Estoy convencido de que llenarte la cabeza de sentidos comunes no va a desarrollar necesariamente en ti una especie de “voluntad pública”, “llamado político”, “sentido crítico”, o como quieras llamarle. Más bien, creo que la compulsión a “saber más” o “enterarte de todo”, puede funcionar fácilmente como un escape simple y facilista a la necesidad imperante de actuar políticamente como un ciudadano. Algo como comprar en Starbucks y operar del labio leporino a niños negros de países que jamás conocerás. Ergo: puedes vivir preocupado porque hay tráfico de diamantes en Nigeria y hacer un escándalo por eso en 140 caracteres, pero no puedes identificar 5 cuestiones (conflictos, debates, problemas, etc.), que están desarrollándose en tu comunidad local (y eso va desde tu urbanización, hasta tu parque, tu municipalidad, etc.), y mucho menos hacer algo al respecto, o imaginar qué se podría hacer.

Por ejemplo: cómo deshacernos de las vírgenes en los parques. 

 

Sentidos Comunes

Entonces, puedes estar en Twitter y seguir a unos cuantos periodistas caviares, un par de periodistas de “provincias” (si es que vives en Lima), a lamulape, uterodemarita, a Rosa María Palacios y Álvarez Rodrich (porque te gusta trolearlos o porque realmente los quieres), a Carlos Raffo, a unas cuantas ONG’s de Derechos Humanos, a Ronald Gamarra, Fernando Tuesta (aunque ya acabaron las elecciones y a nadie le importa lo que diga ese cagón con respecto al fútbol), y unos cuantos ilustres twitteros que te pueden decir qué tan corrupto, miserable, perverso y obsceno es el universo de relaciones sociales, económicas, políticas y culturales del país y el mundo.

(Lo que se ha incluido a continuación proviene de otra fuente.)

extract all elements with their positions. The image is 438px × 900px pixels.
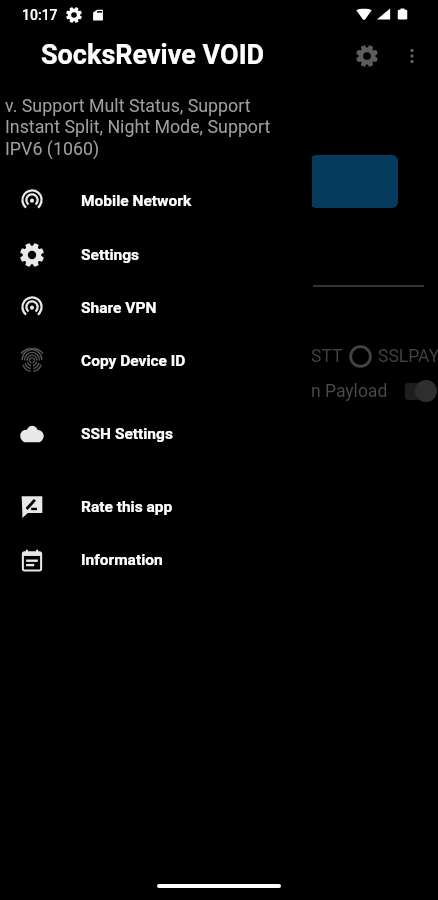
staticText: SocksRevive VOID — [41, 39, 265, 71]
button[interactable]: Information — [0, 536, 312, 584]
staticText: Share VPN — [81, 299, 157, 317]
button[interactable]: Settings — [344, 33, 390, 79]
staticText: n Payload — [311, 381, 388, 402]
staticText: 10:17 — [22, 7, 58, 23]
button[interactable]: SSH Settings — [0, 410, 312, 458]
button[interactable]: Share VPN — [0, 284, 312, 332]
button[interactable]: More options — [390, 34, 434, 78]
staticText: SSH Settings — [81, 425, 173, 443]
staticText: Mobile Network — [81, 192, 192, 210]
staticText: Settings — [81, 246, 140, 264]
staticText: Copy Device ID — [81, 352, 186, 370]
staticText: SSLPAY — [378, 346, 438, 367]
staticText: STT — [311, 346, 343, 367]
button[interactable]: Rate this app — [0, 483, 312, 531]
staticText: Rate this app — [81, 498, 173, 516]
button[interactable]: Copy Device ID — [0, 337, 312, 385]
button[interactable] — [310, 155, 398, 208]
button[interactable]: Settings — [0, 231, 312, 279]
staticText: Information — [81, 551, 163, 569]
staticText: v. Support Mult Status, Support Instant … — [5, 95, 287, 160]
button[interactable]: Mobile Network — [0, 177, 312, 225]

O también podrías seguir el twitter de Adri_Vainilla y enterarte de que esa huevona de algún modo sigue viva.

Podríamos ir un poco más allá y ser un ciudadano del mundo –no te bastó con el berrinche de las elecciones- y podrías estar preocupado (concerned) por lo que pasa en Irak, China, Egipto, Etiopía, Libia, Wall Street, Grecia, Dinamarca, Japón, y la Copa América. Si no te basta Facebook y Twitter puedes seguir absorbiendo información desde Google Plus, tu “SmartPhone” (smarter tan you), etc. Sí, el mundo está jodido y tú vives en él; y, además, te estás enterando de todo en tiempo real, prácticamente gratis y con el esfuerzo mínimo.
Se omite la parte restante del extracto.